[glue-wg] ComputingService and Endpoints, a point of view

Mon Aug 27 06:08:57 EDT 2012

Hi Stephen,

On 2012-08-25 12:12, stephen.burke at stfc.ac.uk wrote:
> Florido Paganelli [mailto:florido.paganelli at hep.lu.se] said:
>>> What would you propose to do with Share, Resource and Manager?
>>
>> Same approach. As I said, this depends if we want to override the
>> associations or not. This cannot be represented in UML, but makes
>> sense in realizations.
>
> And what about the relations between them? And the same for the
> storage classes? I think this would be quite a big change which would
> need a significant advantage to be worthwhile, and so far I don't
> think you've given one.
>

There is no changes.
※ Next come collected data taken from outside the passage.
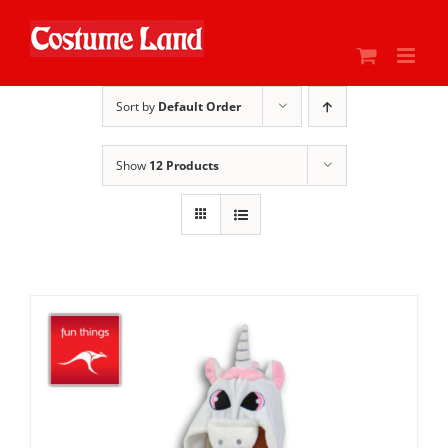
Skip
to
content
Sort by
Default Order
Show
12 Products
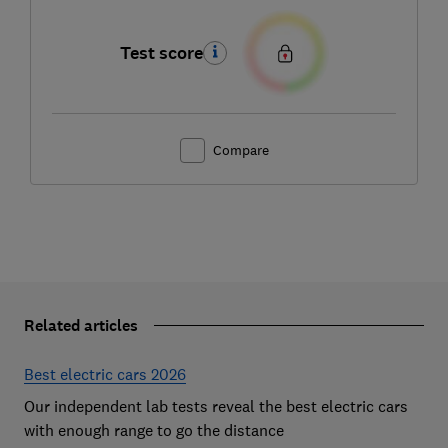
Test score
Compare
Related articles
Best electric cars 2026
Our independent lab tests reveal the best electric cars
with enough range to go the distance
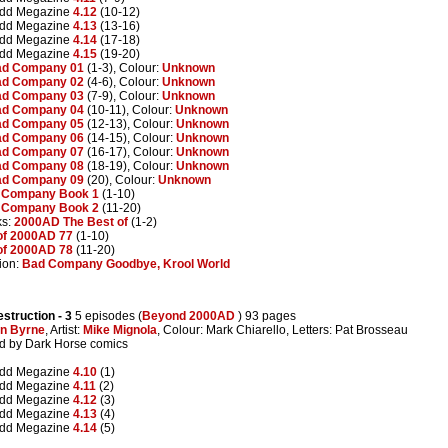
edd Megazine
4.12
(10-12)
edd Megazine
4.13
(13-16)
edd Megazine
4.14
(17-18)
edd Megazine
4.15
(19-20)
d Company 01
(1-3), Colour:
Unknown
d Company 02
(4-6), Colour:
Unknown
d Company 03
(7-9), Colour:
Unknown
d Company 04
(10-11), Colour:
Unknown
d Company 05
(12-13), Colour:
Unknown
d Company 06
(14-15), Colour:
Unknown
d Company 07
(16-17), Colour:
Unknown
d Company 08
(18-19), Colour:
Unknown
d Company 09
(20), Colour:
Unknown
 Company Book 1
(1-10)
 Company Book 2
(11-20)
ks:
2000AD The Best of
(1-2)
of 2000AD 77
(1-10)
of 2000AD 78
(11-20)
ion:
Bad Company Goodbye, Krool World
estruction
- 3
5 episodes (
Beyond 2000AD
) 93 pages
n Byrne
, Artist:
Mike Mignola
, Colour: Mark Chiarello, Letters: Pat Brosseau
ted by Dark Horse comics
edd Megazine
4.10
(1)
edd Megazine
4.11
(2)
edd Megazine
4.12
(3)
edd Megazine
4.13
(4)
edd Megazine
4.14
(5)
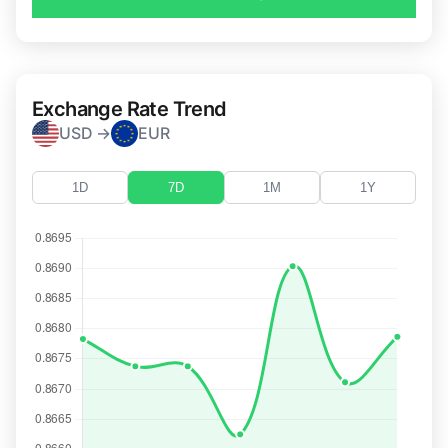
Exchange Rate Trend
USD →
EUR
1D
7D
1M
1Y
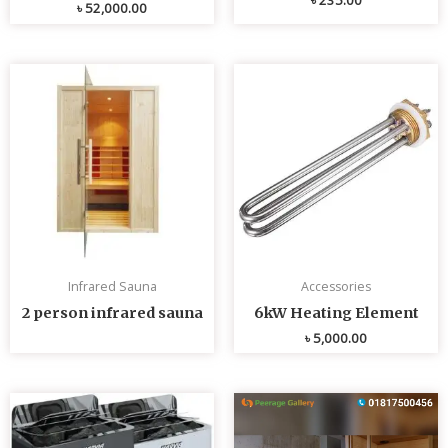
৳
52,000.00
Infrared Sauna
Accessories
2 person infrared sauna
6kW Heating Element
৳
5,000.00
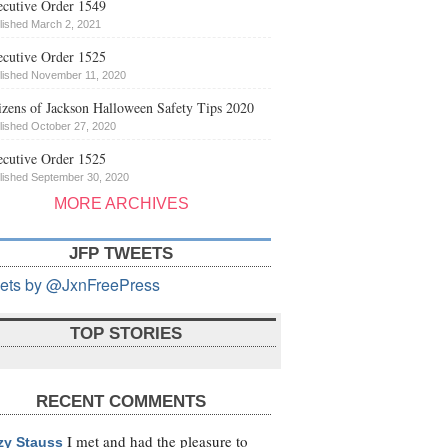
cutive Order 1549
lished March 2, 2021
cutive Order 1525
lished November 11, 2020
izens of Jackson Halloween Safety Tips 2020
lished October 27, 2020
cutive Order 1525
lished September 30, 2020
MORE ARCHIVES
JFP TWEETS
ets by @JxnFreePress
TOP STORIES
RECENT COMMENTS
I met and had the pleasure to
zy Stauss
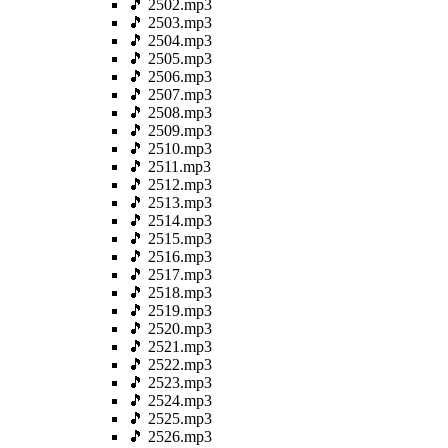
🎵 2502.mp3
🎵 2503.mp3
🎵 2504.mp3
🎵 2505.mp3
🎵 2506.mp3
🎵 2507.mp3
🎵 2508.mp3
🎵 2509.mp3
🎵 2510.mp3
🎵 2511.mp3
🎵 2512.mp3
🎵 2513.mp3
🎵 2514.mp3
🎵 2515.mp3
🎵 2516.mp3
🎵 2517.mp3
🎵 2518.mp3
🎵 2519.mp3
🎵 2520.mp3
🎵 2521.mp3
🎵 2522.mp3
🎵 2523.mp3
🎵 2524.mp3
🎵 2525.mp3
🎵 2526.mp3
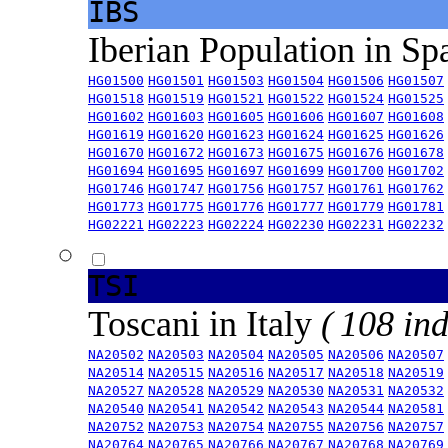
IBS
Iberian Population in Sp
HG01500
HG01501
HG01503
HG01504
HG01506
HG01507
HG01518
HG01519
HG01521
HG01522
HG01524
HG01525
HG01602
HG01603
HG01605
HG01606
HG01607
HG01608
HG01619
HG01620
HG01623
HG01624
HG01625
HG01626
HG01670
HG01672
HG01673
HG01675
HG01676
HG01678
HG01694
HG01695
HG01697
HG01699
HG01700
HG01702
HG01746
HG01747
HG01756
HG01757
HG01761
HG01762
HG01773
HG01775
HG01776
HG01777
HG01779
HG01781
HG02221
HG02223
HG02224
HG02230
HG02231
HG02232
TSI
Toscani in Italy
( 108 ind
NA20502
NA20503
NA20504
NA20505
NA20506
NA20507
NA20514
NA20515
NA20516
NA20517
NA20518
NA20519
NA20527
NA20528
NA20529
NA20530
NA20531
NA20532
NA20540
NA20541
NA20542
NA20543
NA20544
NA20581
NA20752
NA20753
NA20754
NA20755
NA20756
NA20757
NA20764
NA20765
NA20766
NA20767
NA20768
NA20769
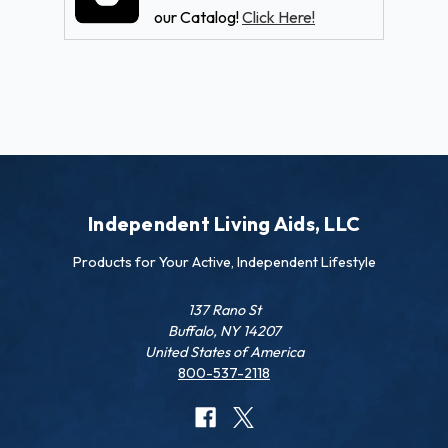
our Catalog!
Click Here!
Independent Living Aids, LLC
Products for Your Active, Independent Lifestyle
137 Rano St
Buffalo, NY 14207
United States of America
800-537-2118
As I said, UML cannot express inheritance so well 
as implementation is straightforward.

But we have the opportunity to fix it in the realization documents that 
are not final yet.

I did not spend time reasoning about the other associations, but if we 
agree on a composition-driven approach (every specification adds, does 
not overload) rather than a bare inheritance-driven approach (every 
specification overloads associations) I see no problem whatsoever. We're 
still fully consistent with the model, everything works as expected.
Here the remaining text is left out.